[DESCRIPTION OF THE TASK] Scan the data below and copy each line where "bullet" occurs.

____ RECORD SET

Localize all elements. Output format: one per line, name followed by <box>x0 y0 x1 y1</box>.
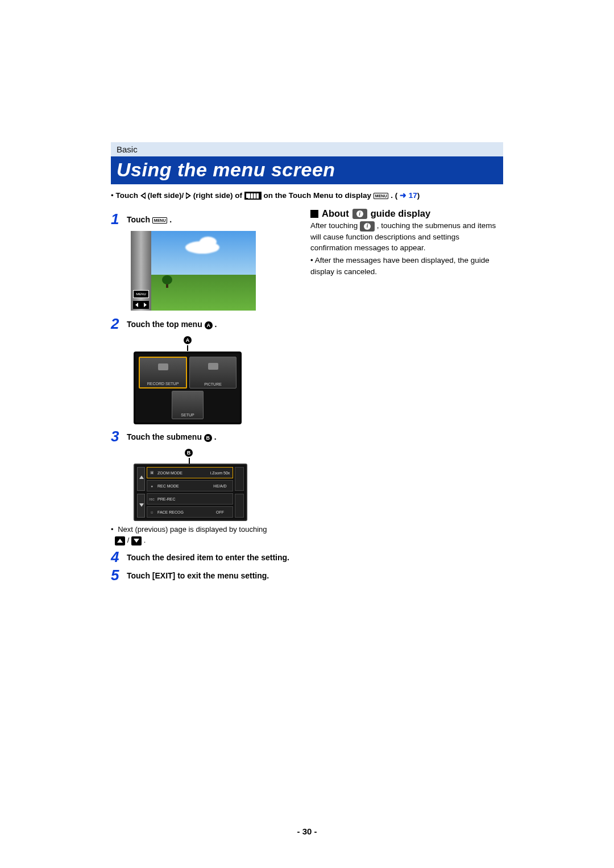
intro-text: on the Touch Menu to display <box>264 191 374 200</box>
about-paragraph: After touching , touching the submenus a… <box>310 220 503 254</box>
illus-scene <box>151 231 256 311</box>
item-label: REC MODE <box>156 484 208 488</box>
bullet-icon: • <box>111 191 114 200</box>
step-number: 2 <box>111 315 127 331</box>
paragraph-text: After touching <box>310 221 360 230</box>
manual-page: Basic Using the menu screen • Touch (lef… <box>0 0 614 868</box>
step-text: Touch the submenu B . <box>127 428 217 441</box>
left-column: 1 Touch MENU . MENU <box>111 208 304 582</box>
section-label-bar: Basic <box>111 142 503 156</box>
pointer-b: B <box>185 447 247 457</box>
step-text-part: Touch the top menu <box>127 320 205 329</box>
step-4: 4 Touch the desired item to enter the se… <box>111 548 304 564</box>
intro-text: (right side) of <box>193 191 244 200</box>
title-bar: Using the menu screen <box>111 156 503 184</box>
intro-text: Touch <box>116 191 140 200</box>
right-column: About guide display After touching , tou… <box>310 208 503 582</box>
item-value: OFF <box>208 510 233 514</box>
step-2: 2 Touch the top menu A . <box>111 315 304 331</box>
illus-nav-arrows <box>133 301 149 309</box>
page-number: - 30 - <box>0 826 614 836</box>
menu-card: PICTURE <box>189 357 237 388</box>
arrow-up-key-icon <box>115 536 125 545</box>
heading-text: guide display <box>371 208 430 219</box>
intro-text: . ( <box>391 191 397 200</box>
item-label: FACE RECOG <box>156 510 208 514</box>
step-5: 5 Touch [EXIT] to exit the menu setting. <box>111 567 304 582</box>
note-text: / <box>127 536 130 544</box>
item-icon: ● <box>147 484 156 488</box>
square-bullet-icon <box>310 210 318 218</box>
menu-card: RECORD SETUP <box>139 357 187 388</box>
pointer-a: A <box>134 334 242 345</box>
step-text: Touch MENU . <box>127 210 172 224</box>
note-text: . <box>144 536 146 544</box>
info-icon <box>360 221 375 232</box>
item-value: i.Zoom 50x <box>208 471 233 475</box>
label-b-icon: B <box>204 434 212 442</box>
card-label: RECORD SETUP <box>147 382 179 386</box>
paragraph-text: After the messages have been displayed, … <box>310 256 489 276</box>
illustration-touch-menu: MENU <box>131 231 256 311</box>
illus-screen: ▣ ZOOM MODE i.Zoom 50x ● REC MODE HE/A/D… <box>134 464 247 521</box>
about-note: • After the messages have been displayed… <box>310 255 503 277</box>
menu-chip-icon: MENU <box>152 217 168 224</box>
submenu-item: ● REC MODE HE/A/D <box>147 480 233 491</box>
card-label: SETUP <box>181 413 194 417</box>
illus-exit-button <box>235 467 244 491</box>
triangle-left-icon <box>140 192 146 199</box>
intro-text: (left side)/ <box>148 191 184 200</box>
step-1: 1 Touch MENU . <box>111 210 304 226</box>
step-number: 1 <box>111 210 127 226</box>
touch-menu-icon <box>244 192 262 200</box>
illus-sidebar: MENU <box>131 231 151 311</box>
illustration-top-menu: A RECORD SETUP PICTURE SETUP <box>134 334 242 424</box>
menu-card: SETUP <box>172 391 204 419</box>
step-text: Touch the desired item to enter the sett… <box>127 548 289 562</box>
arrow-down-icon <box>137 494 145 518</box>
step-number: 3 <box>111 428 127 444</box>
step-text-part: Touch the submenu <box>127 432 204 441</box>
step-text-part: . <box>214 432 217 441</box>
submenu-item: ▣ ZOOM MODE i.Zoom 50x <box>147 467 233 478</box>
step-text-part: . <box>215 320 217 329</box>
triangle-right-icon <box>186 192 191 199</box>
item-label: ZOOM MODE <box>156 471 208 475</box>
heading-text: About <box>322 208 349 219</box>
step-text: Touch the top menu A . <box>127 315 217 329</box>
illus-screen: RECORD SETUP PICTURE SETUP <box>134 352 242 424</box>
bullet-icon: • <box>111 525 114 534</box>
step-text: Touch [EXIT] to exit the menu setting. <box>127 567 269 580</box>
page-note: • Next (previous) page is displayed by t… <box>111 524 304 546</box>
section-label: Basic <box>117 144 138 154</box>
info-icon <box>352 209 367 219</box>
item-label: PRE-REC <box>156 497 208 501</box>
card-label: PICTURE <box>204 382 222 386</box>
page-ref-link[interactable]: ➜ 17 <box>400 191 417 200</box>
about-heading: About guide display <box>310 208 503 219</box>
step-number: 4 <box>111 548 127 564</box>
page-title: Using the menu screen <box>117 159 497 181</box>
content-columns: 1 Touch MENU . MENU <box>111 208 503 582</box>
item-value: HE/A/D <box>208 484 233 488</box>
step-text-part: Touch <box>127 215 152 224</box>
step-number: 5 <box>111 567 127 582</box>
step-3: 3 Touch the submenu B . <box>111 428 304 444</box>
menu-chip-icon: MENU <box>374 193 389 199</box>
submenu-item: rec PRE-REC <box>147 493 233 505</box>
item-icon: ☺ <box>147 510 156 514</box>
submenu-item: ☺ FACE RECOG OFF <box>147 506 233 518</box>
bullet-icon: • <box>310 256 313 264</box>
step-text-part: . <box>169 215 172 224</box>
note-text: Next (previous) page is displayed by tou… <box>118 525 267 534</box>
illus-menu-button: MENU <box>133 290 149 298</box>
label-a-icon: A <box>184 336 192 344</box>
illus-return-button <box>235 494 244 518</box>
intro-text: ) <box>417 191 420 200</box>
label-a-icon: A <box>205 321 213 329</box>
arrow-up-icon <box>137 467 145 491</box>
submenu-list: ▣ ZOOM MODE i.Zoom 50x ● REC MODE HE/A/D… <box>147 467 233 518</box>
label-b-icon: B <box>185 449 193 457</box>
item-icon: ▣ <box>147 470 156 475</box>
arrow-down-key-icon <box>131 536 142 545</box>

________

[SOLUTION TO THIS EXERCISE]
bullet-icon: • <box>111 191 114 200</box>
square-bullet-icon <box>310 210 318 218</box>
bullet-icon: • <box>111 525 114 534</box>
bullet-icon: • <box>310 256 313 264</box>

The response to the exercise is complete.